DOME Copilot - Data Files (V1)
Description
Archive Content: DOME_Copilot_Data_Package.zip
The main data package is organised into the following directories and files:
1. Metadata Index
-
DOME_Copilot_Data_Package_Metadata.csv: A comprehensive index mapping every PMCID (PubMed Central ID) in the dataset to the directories where its data can be found. Use this to quickly locate resources.
2. Registry & Ground Truth
-
DOME_Registry_Human_Reviews_258_20260205.json: The core reference dataset containing expert human-reviewed metadata annotations for the DOME Registry papers. 258 entries.
3. Copilot Output (AI Generated)
-
Copilot_Processed_Datasets_JSON/:
-
Contains the structured JSON metadata generated by the DOME Copilot pipeline.
-
Includes processed versions for the Registry Cohort (222 papers) and the Experimental Cohort (1012 papers).
- Note: API reapired metadata files also available.

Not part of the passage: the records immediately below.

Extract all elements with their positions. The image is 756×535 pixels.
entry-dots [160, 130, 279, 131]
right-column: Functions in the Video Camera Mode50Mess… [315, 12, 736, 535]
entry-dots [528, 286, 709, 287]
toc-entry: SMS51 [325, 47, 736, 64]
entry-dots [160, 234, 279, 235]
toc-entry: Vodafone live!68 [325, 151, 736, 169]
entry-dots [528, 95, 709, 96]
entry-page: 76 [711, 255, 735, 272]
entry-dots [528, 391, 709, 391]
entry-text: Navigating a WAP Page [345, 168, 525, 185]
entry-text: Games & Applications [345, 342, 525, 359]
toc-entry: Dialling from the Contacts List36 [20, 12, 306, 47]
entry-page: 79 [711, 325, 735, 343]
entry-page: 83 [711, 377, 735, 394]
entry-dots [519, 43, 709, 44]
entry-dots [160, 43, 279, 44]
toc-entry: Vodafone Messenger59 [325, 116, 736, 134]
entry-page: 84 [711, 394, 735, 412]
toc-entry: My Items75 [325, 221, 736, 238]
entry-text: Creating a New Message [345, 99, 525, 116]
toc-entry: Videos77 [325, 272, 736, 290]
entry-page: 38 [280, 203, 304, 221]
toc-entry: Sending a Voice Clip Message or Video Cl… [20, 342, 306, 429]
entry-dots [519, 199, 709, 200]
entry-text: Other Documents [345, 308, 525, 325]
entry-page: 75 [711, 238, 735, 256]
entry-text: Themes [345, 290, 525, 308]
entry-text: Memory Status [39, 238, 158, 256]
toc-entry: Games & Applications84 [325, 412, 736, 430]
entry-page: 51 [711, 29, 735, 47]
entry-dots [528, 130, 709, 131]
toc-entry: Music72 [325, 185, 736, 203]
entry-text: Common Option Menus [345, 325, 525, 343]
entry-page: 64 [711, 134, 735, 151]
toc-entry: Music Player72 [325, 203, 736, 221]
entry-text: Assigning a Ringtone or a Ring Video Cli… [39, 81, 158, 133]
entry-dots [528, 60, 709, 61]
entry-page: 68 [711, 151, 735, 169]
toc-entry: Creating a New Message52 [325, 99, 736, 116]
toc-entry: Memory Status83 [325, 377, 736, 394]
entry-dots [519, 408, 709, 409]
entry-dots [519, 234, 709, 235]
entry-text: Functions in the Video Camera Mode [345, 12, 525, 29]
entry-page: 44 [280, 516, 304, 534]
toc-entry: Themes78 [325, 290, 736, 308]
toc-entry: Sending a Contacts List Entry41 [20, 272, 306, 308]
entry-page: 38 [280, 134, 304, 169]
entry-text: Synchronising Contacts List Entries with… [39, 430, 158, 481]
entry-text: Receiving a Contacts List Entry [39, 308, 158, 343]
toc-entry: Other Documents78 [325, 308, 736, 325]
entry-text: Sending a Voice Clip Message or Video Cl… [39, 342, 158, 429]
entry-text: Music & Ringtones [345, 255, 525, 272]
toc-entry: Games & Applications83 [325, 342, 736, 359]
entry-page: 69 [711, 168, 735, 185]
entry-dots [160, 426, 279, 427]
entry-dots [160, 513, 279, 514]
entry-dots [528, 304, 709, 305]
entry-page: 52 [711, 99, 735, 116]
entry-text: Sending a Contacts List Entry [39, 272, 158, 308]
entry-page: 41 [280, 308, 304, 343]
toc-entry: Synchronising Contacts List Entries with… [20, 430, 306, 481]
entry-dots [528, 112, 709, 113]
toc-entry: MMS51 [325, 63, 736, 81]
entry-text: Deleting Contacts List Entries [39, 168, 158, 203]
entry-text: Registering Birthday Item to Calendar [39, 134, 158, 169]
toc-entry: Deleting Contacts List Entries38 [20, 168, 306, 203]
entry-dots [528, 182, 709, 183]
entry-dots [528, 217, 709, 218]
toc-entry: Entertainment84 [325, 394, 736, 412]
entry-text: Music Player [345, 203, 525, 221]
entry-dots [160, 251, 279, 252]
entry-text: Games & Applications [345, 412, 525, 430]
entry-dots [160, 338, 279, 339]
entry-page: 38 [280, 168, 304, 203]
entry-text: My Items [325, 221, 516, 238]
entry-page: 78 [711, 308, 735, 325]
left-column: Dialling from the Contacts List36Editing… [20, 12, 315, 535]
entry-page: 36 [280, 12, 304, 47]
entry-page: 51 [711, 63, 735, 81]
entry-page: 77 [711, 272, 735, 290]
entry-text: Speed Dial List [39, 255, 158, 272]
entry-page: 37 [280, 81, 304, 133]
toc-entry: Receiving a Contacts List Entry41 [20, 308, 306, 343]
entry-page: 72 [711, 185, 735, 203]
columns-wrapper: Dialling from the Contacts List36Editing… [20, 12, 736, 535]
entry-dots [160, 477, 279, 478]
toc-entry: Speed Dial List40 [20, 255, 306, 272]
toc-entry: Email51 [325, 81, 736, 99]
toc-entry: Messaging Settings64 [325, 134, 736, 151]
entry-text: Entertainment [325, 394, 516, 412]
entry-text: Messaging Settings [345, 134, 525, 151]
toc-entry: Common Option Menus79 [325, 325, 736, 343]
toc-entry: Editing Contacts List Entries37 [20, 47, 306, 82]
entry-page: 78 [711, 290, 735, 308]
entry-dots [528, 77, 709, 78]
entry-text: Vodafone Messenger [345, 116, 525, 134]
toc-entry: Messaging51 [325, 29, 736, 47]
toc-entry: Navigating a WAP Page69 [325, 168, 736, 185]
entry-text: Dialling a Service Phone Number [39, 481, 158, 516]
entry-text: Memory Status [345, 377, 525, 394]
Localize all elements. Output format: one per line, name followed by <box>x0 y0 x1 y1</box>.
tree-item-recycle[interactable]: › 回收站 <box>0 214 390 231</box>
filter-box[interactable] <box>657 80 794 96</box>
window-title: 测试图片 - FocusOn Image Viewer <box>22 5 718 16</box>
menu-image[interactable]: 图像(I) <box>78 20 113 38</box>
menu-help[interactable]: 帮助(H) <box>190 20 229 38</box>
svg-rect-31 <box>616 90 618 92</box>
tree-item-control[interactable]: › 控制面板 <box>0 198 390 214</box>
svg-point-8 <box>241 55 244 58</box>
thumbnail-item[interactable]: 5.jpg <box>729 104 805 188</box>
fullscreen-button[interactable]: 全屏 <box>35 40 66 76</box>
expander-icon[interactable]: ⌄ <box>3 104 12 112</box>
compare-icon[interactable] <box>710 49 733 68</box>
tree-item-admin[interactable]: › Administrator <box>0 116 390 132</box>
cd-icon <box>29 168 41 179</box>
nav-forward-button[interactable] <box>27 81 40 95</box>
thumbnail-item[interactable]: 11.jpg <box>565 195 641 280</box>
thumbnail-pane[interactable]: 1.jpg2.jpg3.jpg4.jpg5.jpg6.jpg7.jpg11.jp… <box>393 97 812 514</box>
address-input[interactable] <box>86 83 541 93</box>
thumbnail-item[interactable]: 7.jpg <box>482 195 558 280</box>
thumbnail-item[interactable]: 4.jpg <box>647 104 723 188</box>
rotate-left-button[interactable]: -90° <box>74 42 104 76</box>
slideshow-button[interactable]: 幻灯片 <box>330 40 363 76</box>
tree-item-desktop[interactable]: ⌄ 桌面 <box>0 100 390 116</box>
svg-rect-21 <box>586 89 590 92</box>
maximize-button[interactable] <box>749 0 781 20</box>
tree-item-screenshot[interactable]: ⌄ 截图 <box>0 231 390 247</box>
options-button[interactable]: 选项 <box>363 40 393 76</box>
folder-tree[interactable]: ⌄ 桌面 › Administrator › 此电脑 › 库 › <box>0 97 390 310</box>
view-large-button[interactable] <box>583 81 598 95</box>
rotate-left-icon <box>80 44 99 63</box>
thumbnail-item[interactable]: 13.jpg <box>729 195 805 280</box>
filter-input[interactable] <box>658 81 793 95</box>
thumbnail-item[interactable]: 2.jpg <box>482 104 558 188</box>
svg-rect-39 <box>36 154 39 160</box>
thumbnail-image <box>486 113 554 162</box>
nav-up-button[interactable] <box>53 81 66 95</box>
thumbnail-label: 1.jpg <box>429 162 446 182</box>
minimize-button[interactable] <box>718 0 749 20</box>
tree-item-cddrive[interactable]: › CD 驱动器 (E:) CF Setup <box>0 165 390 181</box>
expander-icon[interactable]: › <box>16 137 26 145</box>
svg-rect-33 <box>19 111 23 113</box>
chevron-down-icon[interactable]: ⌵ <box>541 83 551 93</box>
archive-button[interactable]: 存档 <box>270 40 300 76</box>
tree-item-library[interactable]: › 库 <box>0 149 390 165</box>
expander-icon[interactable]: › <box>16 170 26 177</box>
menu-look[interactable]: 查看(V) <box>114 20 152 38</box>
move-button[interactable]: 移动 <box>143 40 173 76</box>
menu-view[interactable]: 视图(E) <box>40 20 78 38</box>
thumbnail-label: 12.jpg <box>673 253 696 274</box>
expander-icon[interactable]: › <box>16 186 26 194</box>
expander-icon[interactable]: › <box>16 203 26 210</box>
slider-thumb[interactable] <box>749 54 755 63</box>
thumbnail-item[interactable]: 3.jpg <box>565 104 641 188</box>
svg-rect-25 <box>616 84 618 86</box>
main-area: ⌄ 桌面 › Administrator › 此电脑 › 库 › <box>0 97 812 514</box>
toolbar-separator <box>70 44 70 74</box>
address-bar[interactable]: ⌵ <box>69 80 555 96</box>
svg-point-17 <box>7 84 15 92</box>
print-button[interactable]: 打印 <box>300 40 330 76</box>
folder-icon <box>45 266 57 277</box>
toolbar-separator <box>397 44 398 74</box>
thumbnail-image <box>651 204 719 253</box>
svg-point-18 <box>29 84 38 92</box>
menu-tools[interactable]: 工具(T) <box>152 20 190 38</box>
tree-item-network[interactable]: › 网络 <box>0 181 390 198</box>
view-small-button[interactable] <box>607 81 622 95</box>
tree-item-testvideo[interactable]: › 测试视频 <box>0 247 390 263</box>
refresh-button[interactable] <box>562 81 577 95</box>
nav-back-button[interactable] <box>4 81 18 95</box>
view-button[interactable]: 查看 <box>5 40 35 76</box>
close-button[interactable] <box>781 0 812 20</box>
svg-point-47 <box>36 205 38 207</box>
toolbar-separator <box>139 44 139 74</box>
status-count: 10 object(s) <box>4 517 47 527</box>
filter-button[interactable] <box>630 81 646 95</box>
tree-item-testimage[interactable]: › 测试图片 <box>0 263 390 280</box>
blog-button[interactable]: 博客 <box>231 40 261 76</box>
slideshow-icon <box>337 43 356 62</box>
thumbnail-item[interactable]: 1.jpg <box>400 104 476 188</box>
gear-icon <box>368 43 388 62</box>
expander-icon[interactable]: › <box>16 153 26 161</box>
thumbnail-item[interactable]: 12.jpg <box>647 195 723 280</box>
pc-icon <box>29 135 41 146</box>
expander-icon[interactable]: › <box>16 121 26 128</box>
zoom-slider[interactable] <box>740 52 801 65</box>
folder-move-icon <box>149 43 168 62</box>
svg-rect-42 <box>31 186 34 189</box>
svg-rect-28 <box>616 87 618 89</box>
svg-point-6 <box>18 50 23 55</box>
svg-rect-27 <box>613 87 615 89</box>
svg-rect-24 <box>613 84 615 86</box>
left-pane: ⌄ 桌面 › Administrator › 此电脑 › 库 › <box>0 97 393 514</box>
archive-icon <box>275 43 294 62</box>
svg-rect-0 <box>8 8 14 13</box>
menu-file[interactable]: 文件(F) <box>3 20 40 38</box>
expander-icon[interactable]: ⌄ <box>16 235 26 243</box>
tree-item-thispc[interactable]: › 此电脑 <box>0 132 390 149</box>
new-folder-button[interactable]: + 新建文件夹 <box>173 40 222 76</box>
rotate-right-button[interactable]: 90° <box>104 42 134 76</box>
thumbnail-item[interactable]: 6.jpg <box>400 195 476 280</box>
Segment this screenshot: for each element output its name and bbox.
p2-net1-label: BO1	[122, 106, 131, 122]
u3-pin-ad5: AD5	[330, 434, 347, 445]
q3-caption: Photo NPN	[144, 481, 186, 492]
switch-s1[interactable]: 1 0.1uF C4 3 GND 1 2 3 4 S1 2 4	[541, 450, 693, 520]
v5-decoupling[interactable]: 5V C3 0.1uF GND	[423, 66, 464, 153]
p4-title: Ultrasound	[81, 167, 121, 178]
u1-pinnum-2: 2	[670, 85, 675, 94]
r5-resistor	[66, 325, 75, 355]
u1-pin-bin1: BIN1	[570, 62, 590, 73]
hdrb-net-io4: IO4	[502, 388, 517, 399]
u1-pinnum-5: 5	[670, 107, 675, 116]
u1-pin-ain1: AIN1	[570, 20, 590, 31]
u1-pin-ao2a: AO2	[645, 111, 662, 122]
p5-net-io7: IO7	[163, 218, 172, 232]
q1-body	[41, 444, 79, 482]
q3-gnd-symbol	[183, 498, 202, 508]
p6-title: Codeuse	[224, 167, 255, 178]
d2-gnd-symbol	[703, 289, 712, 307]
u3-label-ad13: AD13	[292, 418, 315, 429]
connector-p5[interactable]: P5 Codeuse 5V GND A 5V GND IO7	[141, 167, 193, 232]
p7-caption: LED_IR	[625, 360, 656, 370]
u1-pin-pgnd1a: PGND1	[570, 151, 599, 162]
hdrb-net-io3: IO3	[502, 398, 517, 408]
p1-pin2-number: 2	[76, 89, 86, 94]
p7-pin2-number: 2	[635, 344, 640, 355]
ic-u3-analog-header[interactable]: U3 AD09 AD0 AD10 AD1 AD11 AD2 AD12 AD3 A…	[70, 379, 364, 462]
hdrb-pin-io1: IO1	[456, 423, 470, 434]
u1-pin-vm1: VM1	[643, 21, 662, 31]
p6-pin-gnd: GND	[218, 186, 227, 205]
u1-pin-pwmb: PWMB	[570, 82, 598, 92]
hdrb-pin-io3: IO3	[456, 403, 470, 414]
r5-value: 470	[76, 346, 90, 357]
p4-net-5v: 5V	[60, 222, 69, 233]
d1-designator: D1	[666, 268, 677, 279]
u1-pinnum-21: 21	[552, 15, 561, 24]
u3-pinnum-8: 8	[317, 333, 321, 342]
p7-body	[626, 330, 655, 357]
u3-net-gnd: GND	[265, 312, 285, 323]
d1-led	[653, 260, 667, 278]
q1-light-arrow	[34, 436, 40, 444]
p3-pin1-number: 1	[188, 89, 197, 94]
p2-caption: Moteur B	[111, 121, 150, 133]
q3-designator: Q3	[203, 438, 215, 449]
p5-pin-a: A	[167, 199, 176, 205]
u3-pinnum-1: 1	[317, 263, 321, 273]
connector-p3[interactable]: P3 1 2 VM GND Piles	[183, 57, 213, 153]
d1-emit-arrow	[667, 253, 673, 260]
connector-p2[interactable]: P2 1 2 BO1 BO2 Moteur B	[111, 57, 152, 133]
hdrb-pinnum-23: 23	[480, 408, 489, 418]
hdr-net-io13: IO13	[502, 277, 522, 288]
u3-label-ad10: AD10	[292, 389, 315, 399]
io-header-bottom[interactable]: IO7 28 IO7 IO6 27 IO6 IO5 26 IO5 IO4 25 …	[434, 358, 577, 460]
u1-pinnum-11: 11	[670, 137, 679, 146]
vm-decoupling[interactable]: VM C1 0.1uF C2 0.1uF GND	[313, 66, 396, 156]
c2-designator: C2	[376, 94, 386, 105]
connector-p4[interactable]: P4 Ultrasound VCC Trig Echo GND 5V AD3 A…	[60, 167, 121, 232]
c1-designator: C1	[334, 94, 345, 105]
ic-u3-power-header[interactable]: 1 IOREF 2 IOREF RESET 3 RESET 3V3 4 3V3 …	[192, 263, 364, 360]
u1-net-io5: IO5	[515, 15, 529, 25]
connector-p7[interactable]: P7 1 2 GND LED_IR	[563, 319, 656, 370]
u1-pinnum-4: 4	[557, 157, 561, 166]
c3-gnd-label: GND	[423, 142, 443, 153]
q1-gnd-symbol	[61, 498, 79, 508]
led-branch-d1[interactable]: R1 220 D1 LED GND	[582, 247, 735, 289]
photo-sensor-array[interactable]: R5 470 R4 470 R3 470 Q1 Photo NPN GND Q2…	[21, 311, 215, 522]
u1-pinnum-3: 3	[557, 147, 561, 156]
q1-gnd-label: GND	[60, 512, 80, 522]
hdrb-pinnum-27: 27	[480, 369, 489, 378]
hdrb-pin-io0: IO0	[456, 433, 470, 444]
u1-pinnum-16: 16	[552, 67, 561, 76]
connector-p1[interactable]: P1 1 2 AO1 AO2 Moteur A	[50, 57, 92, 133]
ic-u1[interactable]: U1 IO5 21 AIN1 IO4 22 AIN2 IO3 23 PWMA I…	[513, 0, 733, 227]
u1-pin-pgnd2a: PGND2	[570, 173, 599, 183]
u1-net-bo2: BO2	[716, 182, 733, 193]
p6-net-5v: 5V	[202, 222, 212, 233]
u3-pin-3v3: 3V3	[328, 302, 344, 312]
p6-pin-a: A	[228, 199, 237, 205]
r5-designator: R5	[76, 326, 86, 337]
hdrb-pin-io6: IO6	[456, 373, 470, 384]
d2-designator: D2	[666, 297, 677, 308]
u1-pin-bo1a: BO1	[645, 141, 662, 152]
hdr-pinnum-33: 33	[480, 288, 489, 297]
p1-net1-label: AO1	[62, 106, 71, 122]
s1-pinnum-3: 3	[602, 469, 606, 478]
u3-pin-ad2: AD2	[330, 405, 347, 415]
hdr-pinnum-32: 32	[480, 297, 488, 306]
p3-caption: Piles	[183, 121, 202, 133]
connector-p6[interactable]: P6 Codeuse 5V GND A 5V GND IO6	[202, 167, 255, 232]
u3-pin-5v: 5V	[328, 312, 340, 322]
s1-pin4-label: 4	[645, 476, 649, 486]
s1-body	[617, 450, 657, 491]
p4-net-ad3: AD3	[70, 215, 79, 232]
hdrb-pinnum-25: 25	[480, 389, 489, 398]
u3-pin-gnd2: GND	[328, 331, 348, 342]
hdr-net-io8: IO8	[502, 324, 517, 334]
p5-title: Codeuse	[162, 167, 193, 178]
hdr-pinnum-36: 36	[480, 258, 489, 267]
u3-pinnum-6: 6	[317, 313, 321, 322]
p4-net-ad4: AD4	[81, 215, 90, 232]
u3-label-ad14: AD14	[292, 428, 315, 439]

4. Supplementary Data Material This archive contains the raw supplementary material downloaded from PMC for the study cohorts, which serves as input data for the DOME analysis.
-
DOME_Registry_PMC_Supplementary/: Main PDF & upplementary files for the 222 articles in the DOME Registry (Source Truth).
-
Positive_PMC_Supplementary/: Main PDF & Supplementary files for the 1012 "Positive" articles (Machine Learning relevant - Experimental Cohort).
-
Negative_PMC_Supplementary/: Main PDF & Supplementary files for the 1012 "Negative" articles (Control set / Non-ML).
5. Evaluation Data
-
30_Evaluation_Source_JSONs_Human_and_Copilot_Including_PDFs/:
-
The specific source files used for the deep-dive comparative evaluation (Human vs. AI) on a diverse subset of 30 from 222 processed papers.
-
Contains the Copilot JSONs, Human JSONs, and original PDFs used in the evaluation interface.
Notes
-
Matching: The DOME_Copilot_Data_Package_Metadata.csv file is the key to linking entries across these folders. Not all papers have supplementary data.
-
Privacy: User-specific data (profiles, emails) has been excluded.